Luis Gueilburt was born in Argentina in 1950 and
has lived in Barcelona since 1978. The sculptor completed his Fine
Arts studies - with a specialization in Sculpture - at the Municipal
School of Avellaneda. He has been the director of the Center of
Gaudinist Studies since 1994.
- When did Luis Gueilburt discover Gaudí?
It's impossible to come to Barcelona and not discover
Gaudí; Gaudí's work pretty much falls right on top of you; his work
has such potency that, although you may not be interested in the
architecture, you become impressed by the details of the work. Then,
I began to invesitgate, to look, to visit a few of the buildings
- first as a tourist - and I began to discover his work.
In little time, before 1980, I was giving classes
at a sculpting school, and there was a Brazilian architecture student
who was doing a doctorate class on Architecture in Barcelona and
was studying in the "Cátedra Gaudí." Then he introduced me to Professor
Bassegoda in a guided visit that he gave through the Barcelona cathedral.
Bassegoda showed himself to be interested in my work, and after
a few days had passed, I went and paid him a visit. After seeing
some of my work, he asked me if I would dare to restore the grill
of the dragon at Finca Güell. I was shocked, as I wasn't expecting
a proposal like that; I excitedly accepted the job and dedicated
myself to making a new toungue for the head of the dragon, fashioning
some new weldings, and restoring another part of the door. This
impressed me greatly.
- What motivated him to renovate the tavern
started by César Martinell with the Center of Gaudinist Studies?
Studying the work of Gaudí, I was entrusted to
do a few other restorations and, above all, reproductions for an
exposition that was put on by La Caixa de Pensiones and spread to
18 different countries in 7 or 8 years. One of the places the exposition
traveled to was Buenos Aires, and being the only Argentinian that
had worked on the exposition, the Generality invited me to give
a conference on the theme. This obligated me to study Gaudí's work
even more, because I felt like I had to, not being able to understand
much about architectural subjects that were not included in my specialty;
and with the years, I began to internalize more and more the theme
of Gaudí; I worked for nine years as a restorer at the museum in
Park Güell, which was the house where Gaudí lived.
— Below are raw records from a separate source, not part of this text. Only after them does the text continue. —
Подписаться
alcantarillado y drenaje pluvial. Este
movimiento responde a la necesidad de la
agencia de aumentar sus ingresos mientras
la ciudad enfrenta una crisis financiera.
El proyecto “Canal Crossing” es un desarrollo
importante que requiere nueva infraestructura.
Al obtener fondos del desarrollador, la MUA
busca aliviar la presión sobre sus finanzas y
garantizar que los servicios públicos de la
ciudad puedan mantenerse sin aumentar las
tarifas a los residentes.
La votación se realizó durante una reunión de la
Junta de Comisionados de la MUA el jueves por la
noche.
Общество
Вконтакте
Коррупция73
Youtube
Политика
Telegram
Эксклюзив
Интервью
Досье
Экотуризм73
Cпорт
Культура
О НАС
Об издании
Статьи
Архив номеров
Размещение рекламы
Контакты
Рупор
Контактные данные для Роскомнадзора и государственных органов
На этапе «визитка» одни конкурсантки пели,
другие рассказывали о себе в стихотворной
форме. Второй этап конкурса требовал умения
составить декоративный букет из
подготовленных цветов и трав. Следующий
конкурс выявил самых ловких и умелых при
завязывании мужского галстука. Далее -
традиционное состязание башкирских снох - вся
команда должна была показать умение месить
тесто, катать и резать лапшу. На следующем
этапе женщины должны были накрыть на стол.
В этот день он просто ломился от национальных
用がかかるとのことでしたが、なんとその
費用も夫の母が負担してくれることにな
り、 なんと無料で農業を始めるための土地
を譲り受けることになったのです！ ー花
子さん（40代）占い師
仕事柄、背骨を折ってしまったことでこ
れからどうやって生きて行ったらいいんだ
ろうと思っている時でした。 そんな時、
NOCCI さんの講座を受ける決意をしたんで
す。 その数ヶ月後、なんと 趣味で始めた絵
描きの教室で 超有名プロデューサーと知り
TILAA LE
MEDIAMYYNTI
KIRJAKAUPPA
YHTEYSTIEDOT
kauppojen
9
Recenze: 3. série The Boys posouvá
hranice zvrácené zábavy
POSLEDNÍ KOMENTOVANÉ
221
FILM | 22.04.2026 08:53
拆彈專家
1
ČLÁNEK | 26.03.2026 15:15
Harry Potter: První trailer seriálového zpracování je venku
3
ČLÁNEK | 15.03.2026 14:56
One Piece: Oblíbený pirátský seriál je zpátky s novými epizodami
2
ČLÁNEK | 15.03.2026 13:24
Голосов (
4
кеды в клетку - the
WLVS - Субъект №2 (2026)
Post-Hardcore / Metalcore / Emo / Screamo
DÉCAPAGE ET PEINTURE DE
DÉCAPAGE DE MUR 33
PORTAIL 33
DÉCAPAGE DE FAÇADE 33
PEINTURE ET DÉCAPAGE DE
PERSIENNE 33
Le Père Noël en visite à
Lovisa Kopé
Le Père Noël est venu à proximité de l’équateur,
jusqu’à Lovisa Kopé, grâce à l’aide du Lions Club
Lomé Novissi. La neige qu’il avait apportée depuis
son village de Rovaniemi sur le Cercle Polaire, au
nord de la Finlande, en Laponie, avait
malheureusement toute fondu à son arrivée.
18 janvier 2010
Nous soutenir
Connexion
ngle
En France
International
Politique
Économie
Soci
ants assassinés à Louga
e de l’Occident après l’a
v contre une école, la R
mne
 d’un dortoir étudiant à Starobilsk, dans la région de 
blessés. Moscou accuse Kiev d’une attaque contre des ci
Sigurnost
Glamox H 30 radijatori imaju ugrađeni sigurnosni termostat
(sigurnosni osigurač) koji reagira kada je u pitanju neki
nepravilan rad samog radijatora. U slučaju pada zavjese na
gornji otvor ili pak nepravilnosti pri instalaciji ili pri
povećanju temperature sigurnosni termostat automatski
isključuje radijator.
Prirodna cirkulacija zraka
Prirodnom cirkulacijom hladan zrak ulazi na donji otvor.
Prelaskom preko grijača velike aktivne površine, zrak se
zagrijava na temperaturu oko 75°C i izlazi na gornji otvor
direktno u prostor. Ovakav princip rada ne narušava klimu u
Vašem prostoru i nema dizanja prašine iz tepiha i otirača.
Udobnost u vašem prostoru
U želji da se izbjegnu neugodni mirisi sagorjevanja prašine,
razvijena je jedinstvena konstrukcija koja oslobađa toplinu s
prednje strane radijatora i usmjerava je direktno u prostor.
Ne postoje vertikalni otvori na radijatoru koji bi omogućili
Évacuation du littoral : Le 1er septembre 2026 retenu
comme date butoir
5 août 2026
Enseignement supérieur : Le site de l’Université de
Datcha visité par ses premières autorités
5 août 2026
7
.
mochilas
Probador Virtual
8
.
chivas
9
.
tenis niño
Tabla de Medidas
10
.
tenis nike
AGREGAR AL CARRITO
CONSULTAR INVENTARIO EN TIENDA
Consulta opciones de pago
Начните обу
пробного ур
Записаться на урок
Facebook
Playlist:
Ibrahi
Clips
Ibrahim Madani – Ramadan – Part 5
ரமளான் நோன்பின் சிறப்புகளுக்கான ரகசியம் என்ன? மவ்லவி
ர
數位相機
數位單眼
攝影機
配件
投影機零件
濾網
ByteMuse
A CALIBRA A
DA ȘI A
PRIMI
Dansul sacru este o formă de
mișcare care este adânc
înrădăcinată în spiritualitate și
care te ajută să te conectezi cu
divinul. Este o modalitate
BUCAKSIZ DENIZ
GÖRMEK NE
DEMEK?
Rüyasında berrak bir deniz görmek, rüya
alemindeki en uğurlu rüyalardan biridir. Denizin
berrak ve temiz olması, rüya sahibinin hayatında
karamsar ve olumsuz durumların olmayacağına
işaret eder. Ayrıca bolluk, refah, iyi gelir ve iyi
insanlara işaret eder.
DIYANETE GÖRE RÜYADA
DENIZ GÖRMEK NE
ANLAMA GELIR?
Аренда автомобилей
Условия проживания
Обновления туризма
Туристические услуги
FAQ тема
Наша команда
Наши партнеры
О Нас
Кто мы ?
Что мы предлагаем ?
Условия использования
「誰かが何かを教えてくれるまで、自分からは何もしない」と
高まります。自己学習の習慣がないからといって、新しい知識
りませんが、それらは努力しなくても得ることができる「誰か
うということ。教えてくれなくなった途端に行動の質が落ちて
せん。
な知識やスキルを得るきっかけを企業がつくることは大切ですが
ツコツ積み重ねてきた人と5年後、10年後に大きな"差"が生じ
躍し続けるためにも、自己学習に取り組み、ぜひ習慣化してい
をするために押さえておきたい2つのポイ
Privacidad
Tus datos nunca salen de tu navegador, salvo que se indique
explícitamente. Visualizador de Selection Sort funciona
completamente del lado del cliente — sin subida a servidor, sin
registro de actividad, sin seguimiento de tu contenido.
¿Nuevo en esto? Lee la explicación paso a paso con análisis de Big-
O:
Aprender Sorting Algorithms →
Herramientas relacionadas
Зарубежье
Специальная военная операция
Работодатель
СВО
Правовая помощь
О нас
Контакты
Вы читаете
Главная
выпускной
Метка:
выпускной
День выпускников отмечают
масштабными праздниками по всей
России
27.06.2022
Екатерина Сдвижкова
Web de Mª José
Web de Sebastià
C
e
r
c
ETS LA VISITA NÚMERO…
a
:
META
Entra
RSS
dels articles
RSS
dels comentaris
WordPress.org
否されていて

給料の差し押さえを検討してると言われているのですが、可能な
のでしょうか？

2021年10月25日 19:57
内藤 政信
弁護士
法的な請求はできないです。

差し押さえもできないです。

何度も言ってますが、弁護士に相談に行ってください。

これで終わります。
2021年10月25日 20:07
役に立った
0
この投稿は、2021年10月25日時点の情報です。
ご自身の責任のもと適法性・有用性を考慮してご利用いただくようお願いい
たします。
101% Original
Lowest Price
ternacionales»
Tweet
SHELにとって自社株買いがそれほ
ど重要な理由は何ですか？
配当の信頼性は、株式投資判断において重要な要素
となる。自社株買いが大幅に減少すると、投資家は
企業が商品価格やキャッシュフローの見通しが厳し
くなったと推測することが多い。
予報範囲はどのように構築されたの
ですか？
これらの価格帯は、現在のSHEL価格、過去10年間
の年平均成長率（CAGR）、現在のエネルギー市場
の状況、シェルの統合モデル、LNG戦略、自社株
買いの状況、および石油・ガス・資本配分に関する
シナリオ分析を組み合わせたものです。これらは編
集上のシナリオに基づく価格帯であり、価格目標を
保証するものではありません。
Stemming from a few interventions and restorations
that I didn't see very clearly in distinct buildings in the works
of Gaudí, I did an exposition with pieces Gaudí's work which had
been removed in certain restorations which I had been collecting
and incorporating into my sculptoral work. During the time of this
exposition, which was held at the College for Master Builders and
Technical Architects of Barcelona, I called together a round-table
to give the opportunity to speak to the different architects who
had restored Gaudí's works in order to see what intervention line
they were following, to see if they were all following the same
line of thought, or if there were varying lines of thought. At the
end of the intervention, I spoke up about what I had feared would
be - that each was feeling quite inspired by Gaudí's work as they
restored, but that each was working in his own distinct way.